C’est Sloutski, au nom de la commission exécutive du Comité, qui ouvrit la discussion sans mâcher ses mots. Tout en acceptant l’affirmation de Lénine selon lequel les masses et les socialistes modérés s’étaient radicalisés et l’idée que, dans un certain sens, les soviets avaient été redynamisés par l’affaire Kornilov, il se rebellait contre l’idée d’un rapprochement avec les mencheviks et les SR, soutenant que les principales tâches du Parti étaient d’empêcher les masses de se lancer dans des actions prématurées et de se préparer à utiliser les soviets comme centres de combat dans la conquête du pouvoir[11]. Plus tard dans le débat, Sloutski prit de nouveau la parole pour répondre à des arguments favorables au point de vue de Lénine : « Que ce soit dans les usines ou parmi les paysans accablés par la pauvreté, nous assistons à une radicalisation. Il est donc absurde de parler de compromis aujourd’hui. Pas de compromis ! […] Notre révolution ne ressemble pas à celles que nous avons connues en Occident. Il s’agit d’une révolution prolétarienne. Notre tâche consiste à clarifier notre position et à nous préparer à un affrontement militaire. » Dans une veine similaire, G. F. Kolmine, un penseur indépendant qui avait fait partie des têtes brûlées du Parti en juillet, rejetait l’idée que les soviets, les mencheviks et les SR auraient été fondamentalement transformés par l’affaire Kornilov : « Leur radicalisation ne nous offre aucune raison de penser que les soviets adopteront un cours révolutionnaire. Nous ne devons pas changer de position. Notre but n’est pas de marcher main dans la main avec les dirigeants des soviets, mais d’essayer d’arracher ses éléments les plus révolutionnaires à leur emprise et de les mobiliser derrière nous. » Il est également intéressant d’observer que les remarques du représentant du Comité central auprès du Comité de Pétersbourg, Boubnov, étaient plus proches des opinions exprimées par Sloutski et Kolmine que des idées de Lénine dans « Au sujet des compromis ».

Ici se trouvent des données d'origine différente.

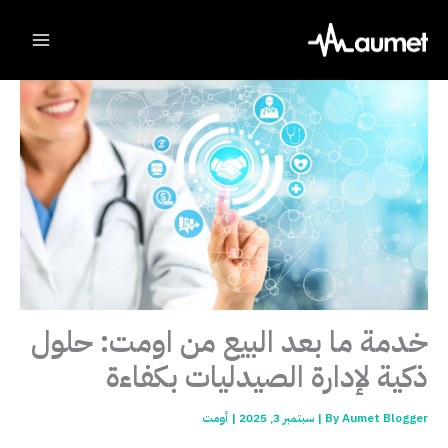
Ski
t
conten
خدمة ما بعد البيع من اومت: حلول
ذكية لإدارة الصيدليات بكفاءة
Aumet Blogger
By
|
سبتمبر 3, 2025
|
أومت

Il est difficile de juger du degré de popularité de ces positions radicales parmi les membres du Comité de Pétersbourg, parce que la discussion du 7 septembre sur la situation actuelle ne déboucha sur aucune résolution finale. Quoi qu’il en soit, tout comme pendant la période d’avant juillet, l’idée d’une voie pacifique était compatible à court terme aussi bien avec les conceptions programmatiques des bolcheviks modérés tels que Kamenev – qui considérait que la Russie n’était pas prête pour une révolution socialiste et qui, pour l’instant, envisageait tout au plus la formation d’un gouvernement de coalition large comprenant exclusivement les partis socialistes, bolcheviks inclus, la création d’une république démocratique et la convocation d’un Assemblée constituante – qu’avec celles de dirigeants comme Lénine, Trotsky et certains cadres locaux de Petrograd. Pour ces derniers, le transfert du pouvoir aux soviets et la formation d’un gouvernement menchevik-SR étaient perçus comme une étape transitoire du développement d’une révolution socialiste, laquelle devait déboucher rapidement sur l’instauration d’une dictature du prolétariat et de la paysannerie pauvre. Il est clair que la ligne proposée par Lénine trouva un écho favorable auprès de la majorité du Comité central. Et de fait, pendant les premières semaines de septembre, sous la direction du Comité central, les bolcheviks de Petrograd consacrèrent plus d’efforts à des tâches en phase avec la possibilité d’une évolution pacifique de la révolution qu’à l’approfondissement de leurs divergences avec les modérés ou à préparer les masses à la conquête armée du pouvoir dans un bref délai, dans l’esprit des directives de Lénine au sixième Congrès. En particulier, ils mirent toute leur énergie à gagner le soutien d’éléments encore hésitants du camp menchevik-SR à l’idée d’une rupture complète avec la bourgeoisie, ce qui leur permit d’étendre et de consolider l’influence du Parti au sein des organisations de masse (et surtout du Soviet de Petrograd) et d’assurer sa plus ample représentation dans les rangs de la Conférence démocratique d’État. Celle-ci était désormais programmée pour la mi-septembre et conçue par les mencheviks et les SR comme le forum où la question de la coalition et de la nature du nouveau gouvernement serait enfin résolue.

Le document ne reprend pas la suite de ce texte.